### Given entries
---*---
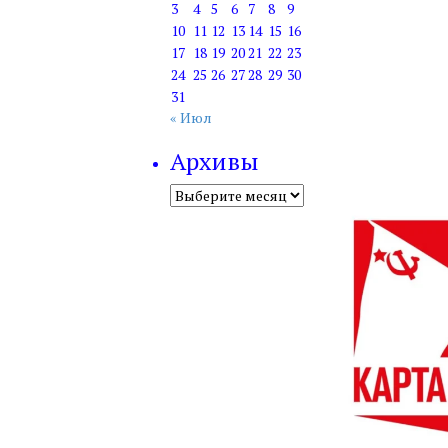
3
4
5
6
7
8
9
10
11
12
13
14
15
16
17
18
19
20
21
22
23
24
25
26
27
28
29
30
31
« Июл
Архивы
Архивы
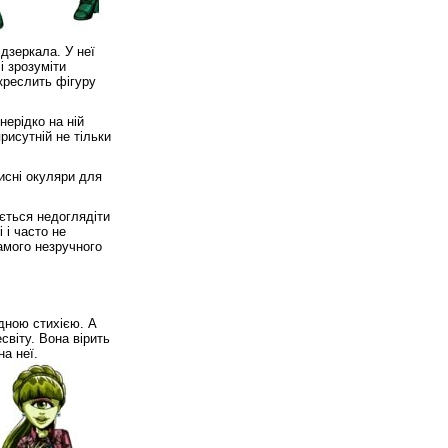
дзеркала. У неї
і зрозуміти
дкреслить фігуру
нерідко на ній
рисутній не тільки
хисні окуляри для
яється недоглядіти
 і часто не
самого незручного
одною стихією. А
світу. Вона вірить
на неї.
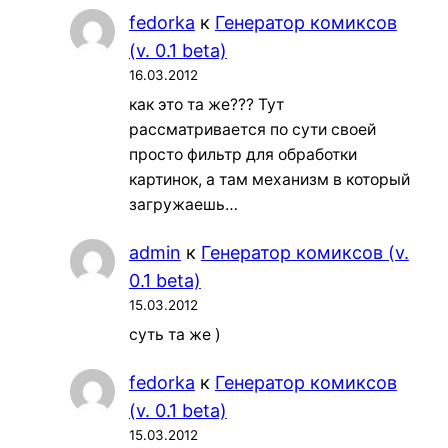
fedorka
к
Генератор комиксов
(v. 0.1 beta)
16.03.2012
как это та же??? Тут
рассматривается по сути своей
просто фильтр для обработки
картинок, а там механизм в который
загружаешь…
admin
к
Генератор комиксов (v.
0.1 beta)
15.03.2012
суть та же )
fedorka
к
Генератор комиксов
(v. 0.1 beta)
15.03.2012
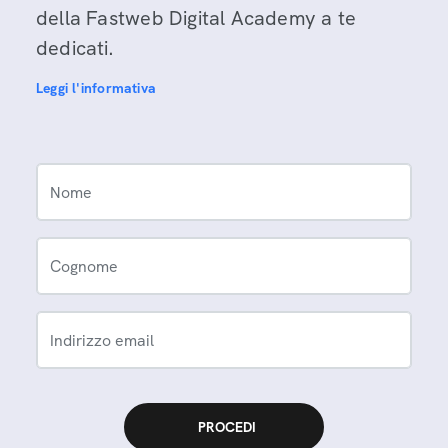
della Fastweb Digital Academy a te
dedicati.
Leggi l'informativa
Nome
Cognome
Indirizzo email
---*---
### What you should do
A faithful copy of the records above, without images, is what to give back.

### Task result
3
4
5
6
7
8
9
10
11
12
13
14
15
16
17
18
19
20
21
22
23
24
25
26
27
28
29
30
31
« Июл
Архивы
Архивы
дзеркала. У неї
і зрозуміти
дкреслить фігуру
нерідко на ній
рисутній не тільки
хисні окуляри для
яється недоглядіти
 і часто не
самого незручного
одною стихією. А
світу. Вона вірить
на неї.
fedorka
к
Генератор комиксов
(v. 0.1 beta)
16.03.2012
как это та же??? Тут
рассматривается по сути своей
просто фильтр для обработки
картинок, а там механизм в который
загружаешь…
admin
к
Генератор комиксов (v.
0.1 beta)
15.03.2012
суть та же )
fedorka
к
Генератор комиксов
(v. 0.1 beta)
15.03.2012
della Fastweb Digital Academy a te
dedicati.
Leggi l'informativa
Nome
Cognome
Indirizzo email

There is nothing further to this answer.